WORK ORDER: Every line of the records must be repeated exactly; pictures stay out.
------------------------------------------------
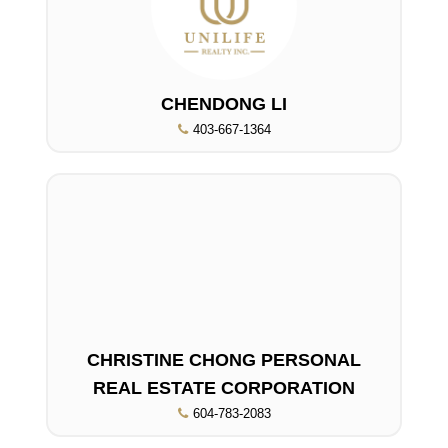
CHENDONG LI
403-667-1364
CHRISTINE CHONG PERSONAL
REAL ESTATE CORPORATION
604-783-2083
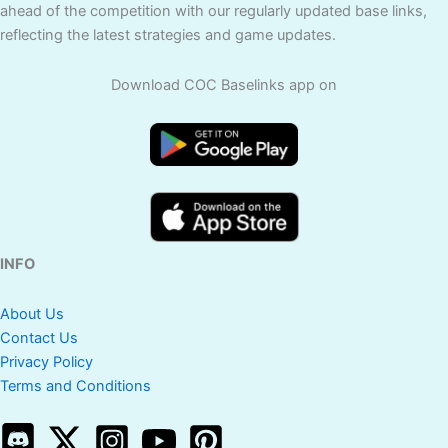
ahead of the competition with our regularly updated base links,
reflecting the latest strategies and game updates.
Download COC Baselinks app on
INFO
About Us
Contact Us
Privacy Policy
Terms and Conditions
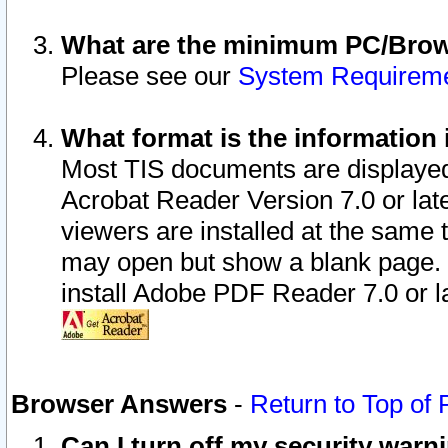
What are the minimum PC/Brows
Please see our
System Requirem
What format is the information 
Most TIS documents are displaye
Acrobat Reader Version 7.0 or later
viewers are installed at the same 
may open but show a blank page. S
install Adobe PDF Reader 7.0 or la
Browser Answers
-
Return to Top of
Can I turn off my security war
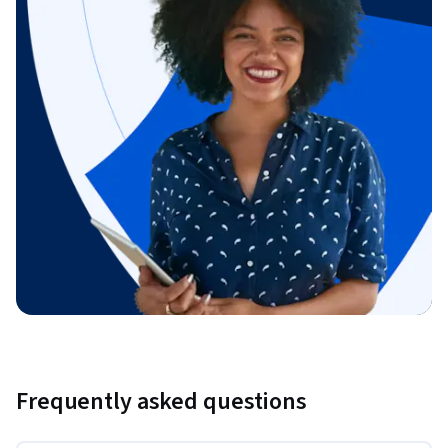
Frequently asked questions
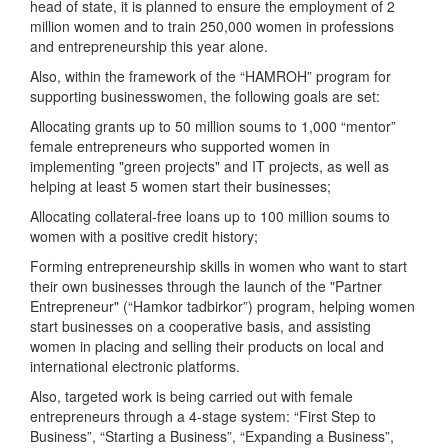
head of state, it is planned to ensure the employment of 2
million women and to train 250,000 women in professions
and entrepreneurship this year alone.
Also, within the framework of the “HAMROH” program for
supporting businesswomen, the following goals are set:
Allocating grants up to 50 million soums to 1,000 “mentor”
female entrepreneurs who supported women in
implementing "green projects" and IT projects, as well as
helping at least 5 women start their businesses;
Allocating collateral-free loans up to 100 million soums to
women with a positive credit history;
Forming entrepreneurship skills in women who want to start
their own businesses through the launch of the "Partner
Entrepreneur" (“Hamkor tadbirkor”) program, helping women
start businesses on a cooperative basis, and assisting
women in placing and selling their products on local and
international electronic platforms.
Also, targeted work is being carried out with female
entrepreneurs through a 4-stage system: “First Step to
Business”, “Starting a Business”, “Expanding a Business”,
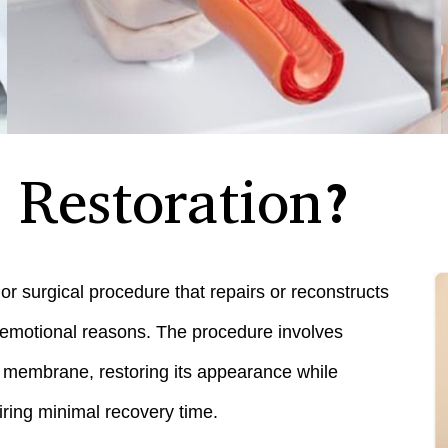
Restoration?
or surgical procedure that repairs or reconstructs
or emotional reasons. The procedure involves
e membrane, restoring its appearance while
uiring minimal recovery time.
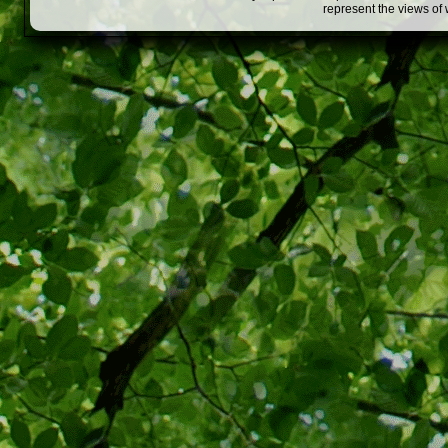
represent the views of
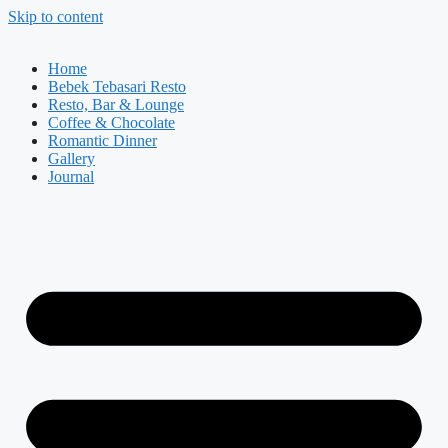
Skip to content
Home
Bebek Tebasari Resto
Resto, Bar & Lounge
Coffee & Chocolate
Romantic Dinner
Gallery
Journal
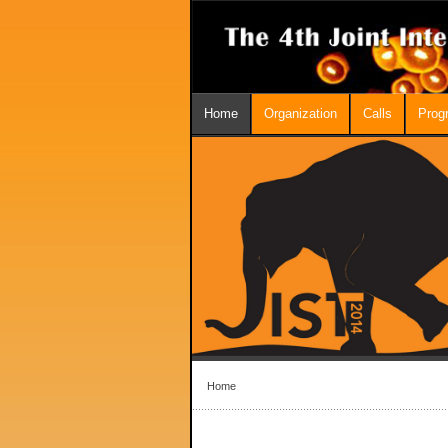
Home
Organization
Calls
Prog
Home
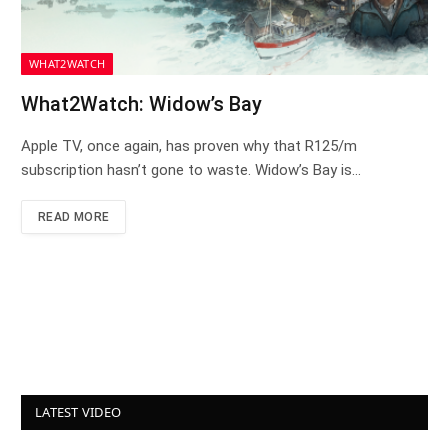
WHAT2WATCH
What2Watch: Widow’s Bay
Apple TV, once again, has proven why that R125/m
subscription hasn’t gone to waste. Widow’s Bay is…
READ MORE
LATEST VIDEO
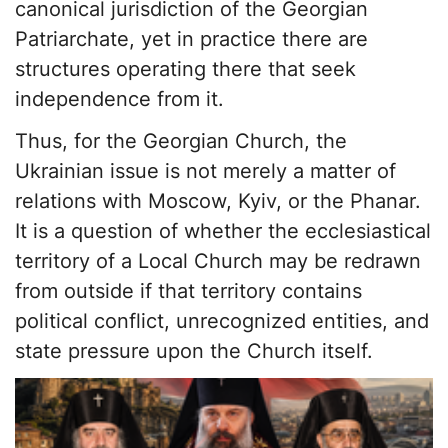
canonical jurisdiction of the Georgian
Patriarchate, yet in practice there are
structures operating there that seek
independence from it.
Thus, for the Georgian Church, the
Ukrainian issue is not merely a matter of
relations with Moscow, Kyiv, or the Phanar.
It is a question of whether the ecclesiastical
territory of a Local Church may be redrawn
from outside if that territory contains
political conflict, unrecognized entities, and
state pressure upon the Church itself.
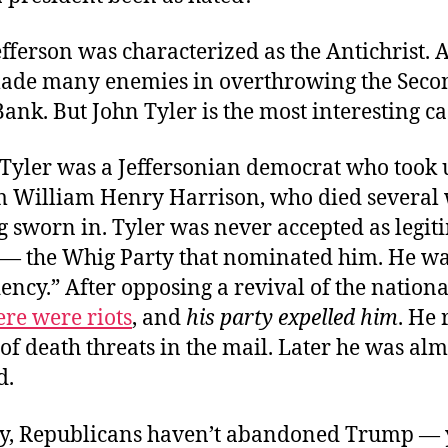
fferson was characterized as the Antichrist.
ade many enemies in overthrowing the Seco
ank. But John Tyler is the most interesting ca
 Tyler was a Jeffersonian democrat who took 
om William Henry Harrison, who died several
g sworn in. Tyler was never accepted as legit
s — the Whig Party that nominated him. He w
ency.” After opposing a revival of the nation
ere were riots
, and
his party expelled him
. He 
f death threats in the mail. Later he was alm
d.
y, Republicans haven’t abandoned Trump — y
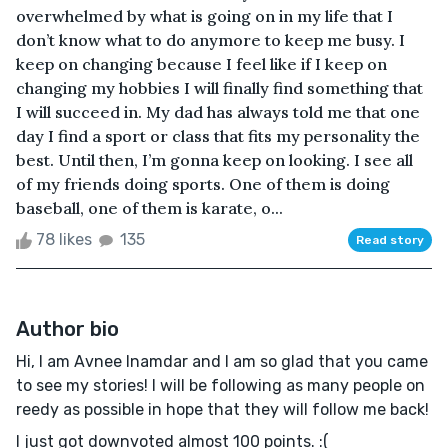
overwhelmed by what is going on in my life that I
don’t know what to do anymore to keep me busy. I
keep on changing because I feel like if I keep on
changing my hobbies I will finally find something that
I will succeed in. My dad has always told me that one
day I find a sport or class that fits my personality the
best. Until then, I’m gonna keep on looking. I see all
of my friends doing sports. One of them is doing
baseball, one of them is karate, o...
78 likes
135
Read story
Author bio
Hi, I am Avnee Inamdar and I am so glad that you came
to see my stories! I will be following as many people on
reedy as possible in hope that they will follow me back!
I just got downvoted almost 100 points. :(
------------------------------------------------
EXERCISE SOLUTION:
CHENDONG LI
403-667-1364
CHRISTINE CHONG PERSONAL
REAL ESTATE CORPORATION
604-783-2083
ahead of the competition with our regularly updated base links,
reflecting the latest strategies and game updates.
Download COC Baselinks app on
INFO
About Us
Contact Us
Privacy Policy
Terms and Conditions
What are the minimum PC/Brows
Please see our
System Requirem
What format is the information 
Most TIS documents are displaye
Acrobat Reader Version 7.0 or later
viewers are installed at the same 
may open but show a blank page. S
install Adobe PDF Reader 7.0 or la
Browser Answers
-
Return to Top of
Can I turn off my security war
Frequently asked questions
head of state, it is planned to ensure the employment of 2
million women and to train 250,000 women in professions
and entrepreneurship this year alone.
Also, within the framework of the “HAMROH” program for
supporting businesswomen, the following goals are set:
Allocating grants up to 50 million soums to 1,000 “mentor”
female entrepreneurs who supported women in
implementing "green projects" and IT projects, as well as
helping at least 5 women start their businesses;
Allocating collateral-free loans up to 100 million soums to
women with a positive credit history;
Forming entrepreneurship skills in women who want to start
their own businesses through the launch of the "Partner
Entrepreneur" (“Hamkor tadbirkor”) program, helping women
start businesses on a cooperative basis, and assisting
women in placing and selling their products on local and
international electronic platforms.
Also, targeted work is being carried out with female
entrepreneurs through a 4-stage system: “First Step to
Business”, “Starting a Business”, “Expanding a Business”,
Restoration?
or surgical procedure that repairs or reconstructs
or emotional reasons. The procedure involves
e membrane, restoring its appearance while
uiring minimal recovery time.
represent the views of
Skip to content
Home
Bebek Tebasari Resto
Resto, Bar & Lounge
Coffee & Chocolate
Romantic Dinner
Gallery
Journal
Home
Organization
Calls
Prog
Home
WHAT2WATCH
What2Watch: Widow’s Bay
Apple TV, once again, has proven why that R125/m
subscription hasn’t gone to waste. Widow’s Bay is…
READ MORE
LATEST VIDEO
canonical jurisdiction of the Georgian
Patriarchate, yet in practice there are
structures operating there that seek
independence from it.
Thus, for the Georgian Church, the
Ukrainian issue is not merely a matter of
relations with Moscow, Kyiv, or the Phanar.
It is a question of whether the ecclesiastical
territory of a Local Church may be redrawn
from outside if that territory contains
political conflict, unrecognized entities, and
state pressure upon the Church itself.
fferson was characterized as the Antichrist.
ade many enemies in overthrowing the Seco
ank. But John Tyler is the most interesting ca
 Tyler was a Jeffersonian democrat who took 
om William Henry Harrison, who died several
g sworn in. Tyler was never accepted as legit
s — the Whig Party that nominated him. He w
ency.” After opposing a revival of the nation
ere were riots
, and
his party expelled him
. He 
f death threats in the mail. Later he was alm
d.
y, Republicans haven’t abandoned Trump — y
overwhelmed by what is going on in my life that I
don’t know what to do anymore to keep me busy. I
keep on changing because I feel like if I keep on
changing my hobbies I will finally find something that
I will succeed in. My dad has always told me that one
day I find a sport or class that fits my personality the
best. Until then, I’m gonna keep on looking. I see all
of my friends doing sports. One of them is doing
baseball, one of them is karate, o...
78 likes
135
Read story
Author bio
Hi, I am Avnee Inamdar and I am so glad that you came
to see my stories! I will be following as many people on
reedy as possible in hope that they will follow me back!
I just got downvoted almost 100 points. :(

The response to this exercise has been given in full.